Activity | Copy each line below exactly and leave the pictures out.

Transcribed page contents:
++++++++++

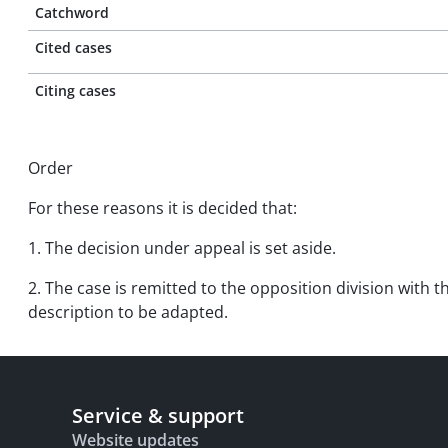
Catchword
Cited cases
Citing cases
Order
For these reasons it is decided that:
1. The decision under appeal is set aside.
2. The case is remitted to the opposition division with
description to be adapted.
Service & support
Website updates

++++++++++

Worked solution |
Catchword
Cited cases
Citing cases
Order
For these reasons it is decided that:
1. The decision under appeal is set aside.
2. The case is remitted to the opposition division with
description to be adapted.
Service & support
Website updates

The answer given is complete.